I had the opportunity to speak to Ustad Zakir Hussain prior to the concert when he anticipated that the concert would be unusual as “so many masters will sit on stage together and play as one”. During a nine-hour stop-over in Dubai the previous month, Zakir Hussain had not travelled with his tabla, but this did not deter him from playing. Before he knew it, the top of a banquet table at the Le Meridian airport hotel became his surrogate instrument. His fingers flew and the rhythm and sound were amazing. He talked to the instrument, in his own inimitable way, with ferocious enthusiasm.
Is it possible to amalgamate eastern and western music? This question has been asked by music lovers over and over again. He maintained that you cannot title music. Marketing gimmicks can call it jazz, rap, fusion, but “for us musicians, music is music”. An interaction of great masters of different traditions has one common ground and it is rhythm. Rhythm is universal, he said, and you cannot tell if it is Indian, Western or Japanese. “When we play together, we do not stick to strict guidelines.”
Ustad Zakir Hussain began the study of the tabla at the early age of five under his father’s tutelage. He studied and learnt all seven major styles and is therefore one of the few artists who can play a new piece perfectly after the first attempt.
Did the father and son relationship interfere with the Guru-Shishya (teacher-pupil) relationship? “No”, he said, “my father was very strict and never pulled any punches with me, especially on stage. I am glad he did that because he taught me how to handle myself. He always said that ‘this music is Saraswati, it is very pure and spiritual’”. “To be a good performer you have to have a certain type of ego”, explained Zakir Hussain. “Without that you would be so nervous that you would not be able to perform.”
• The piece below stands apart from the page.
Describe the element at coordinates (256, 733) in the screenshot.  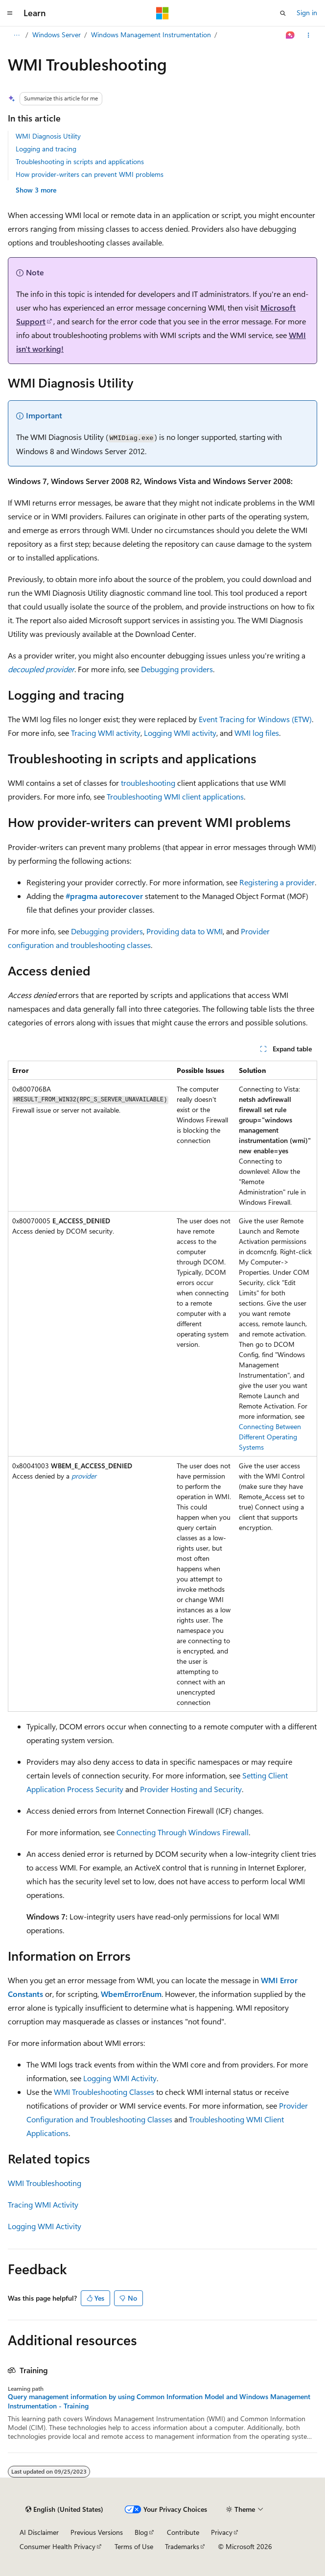 I see `WMI log files` at that location.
One of Zakir’s most treasured moments in life was in 1988, the night he heard that he was the youngest percussionist to be awarded the Padma Shri Award by the President of India. The Padma Awards are one of the highest civilian honours bestowed by the Indian Government. The announcement came in the middle of a concert where Pandit Ravi Shankar and his father Ustad Allah Rakha were present. Ravi Shankar called Zakir an ‘ustad’ (teacher) and his father ran on to the stage to garland him. “It is a moment I will never forget,” he reminisced. Zakir Hussain went on to be awarded the Padma Bhushan in 2002 and the Padma Vibhushan in 2023.
The last word comes from Zakir Hussain. “I could not be anything else but a tabla player.”
Advaita principles state that there is no separate individual other than the Divine. The world and everyone and everything in it fall within the realm of Creatorship. Perception, is an aspect of Divinity, as is mentation. What perception says is a partial view of the big picture.. The big picture is Oneness in all perceivables. To transcend the illusion of a separate self requires absolute surrender to the Source, aks God, aka Divinity etc. A sliver of a hair separates the illusory from the Reality. So in this context when Zakir Hussain says “I could not be anything else but a tabla player” he is right. In the highest spiritual context we as humans cannot be anything other that what we are… mere expressions of the Will of God.